So, your strength and personal power, and all the things that make you dynamite, are very attractive to the narcissist in the beginning. The problem, however, is that narcissists need to exert authority over others. They also have to create and maintain a perception of superiority, no matter how false that perception may actually be in reality.
Sooner or later, your strength and personal power are going to become very problematic for a destructive narcissist. Depending on the circumstances, sometimes this will become obvious really quickly. In some cases, it may take longer for it to manifest as an actual issue that’s problematic to the relationship dynamic. When it does, you’ll know it because the shift will be real.
Although a covert narcissist may be able to hide the fear, jealousy, and insecurity your strength and personal power have triggered within them for a time, a more overt narcissist will swing from Dr.
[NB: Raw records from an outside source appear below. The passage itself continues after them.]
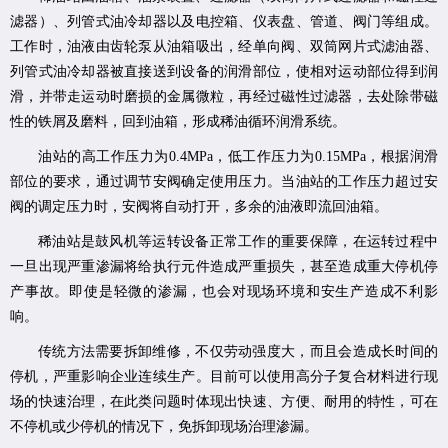
滤器）、列管式油冷却器以及电控箱、仪表盘、管道、阀门等组成。
工作时，油液由齿轮泵从油箱吸出，经单向阀、双筒网片式滤油器、
列管式油冷却器被直接送到设备的润滑部位，使相对运动部位得到润
滑，并带走运动时磨损的金属微粒，再经过磁性过滤器，去处除带磁
性的铁屑及磨料，回到油箱，形成稀油循环润滑系统。
油站的高工作压力为0.4MPa，低工作压力为0.15MPa，根据润滑
部位的要求，通过调节安阀确定使用压力。当油站的工作压力超过安
阀的调定压力时，安阀将自动打开，多余的油液即流回油箱。
稀油站是鼓风机等运转设备正常工作的重要保障，在运转过程中
一旦出现严重渗漏将给执行元件造成严重损失，甚至造成重大停机停
产事故。即使是轻微的渗漏，也会对现场环境和安生产造成不利影
响。
传统方法需要拆卸维修，不仅劳动强度大，而且会造成长时间的
停机，严重影响企业连续生产。目前可以使用高分子复合材料进行现
场的快速治理，在此类问题时体现出快速、方便、耐用的特性，可在
不停机或少停机的情况下，免拆卸现场治理渗漏。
Jekyll to Mr. Hyde in an instant. They won’t likely be able to hide their triggers or wounded ego as easily.
In my opinion and experience, all narcissists are both phony and sneaky, but a covert narcissist brings a little extra to the party in that regard.
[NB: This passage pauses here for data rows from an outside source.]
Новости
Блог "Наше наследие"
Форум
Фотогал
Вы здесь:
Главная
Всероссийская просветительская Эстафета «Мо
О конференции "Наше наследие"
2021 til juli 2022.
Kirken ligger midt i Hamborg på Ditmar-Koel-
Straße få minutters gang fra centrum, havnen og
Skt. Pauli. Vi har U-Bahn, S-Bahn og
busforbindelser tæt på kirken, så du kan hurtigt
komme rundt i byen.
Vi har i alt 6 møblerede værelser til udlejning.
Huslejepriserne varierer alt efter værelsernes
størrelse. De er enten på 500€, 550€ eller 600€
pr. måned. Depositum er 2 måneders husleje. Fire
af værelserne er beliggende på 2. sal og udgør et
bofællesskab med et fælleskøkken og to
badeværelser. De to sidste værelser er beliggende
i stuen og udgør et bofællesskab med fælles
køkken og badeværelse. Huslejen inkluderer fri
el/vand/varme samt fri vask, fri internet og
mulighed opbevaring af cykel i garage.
It’s important to remember that narcissistic people need to be in a position of dominance and control over others. All is well as long as they’re getting their way and having their needs met. But the moment that’s not the case, look out. Once they’re not getting their way, once it becomes clear that they’re not in control, and once you’re not complying, or God forbid, you accidentally show them up somehow—like shining a little too bright or simply being who you naturally are—their ego takes a hit. Sometimes it’s a big hit, and it has absolutely nothing to do with you, and you have no control over it. Remember, it’s their stuff, not yours.
If they can’t gaslight you into some form of submission, compliance, or feelings of inferiority, if they can’t manipulate, dominate, or control you, then, given the limited tools they have in their emotional and psychological toolbox, they’ll be left with no other choice than to target you differently, more passively. But just as destructively, if not more so, than their direct tactics.
This is usually done by manipulating and controlling how other people see you. When a narcissist can’t control you, they feel threatened by you. When they feel threatened by you, they’ll have to deal with the threat to their false persona in the only way they know how. Usually, that means working to control how others see and perceive you, how others feel about you. They’ll go out of their way to discredit, diminish, and demean you as a preemptive measure.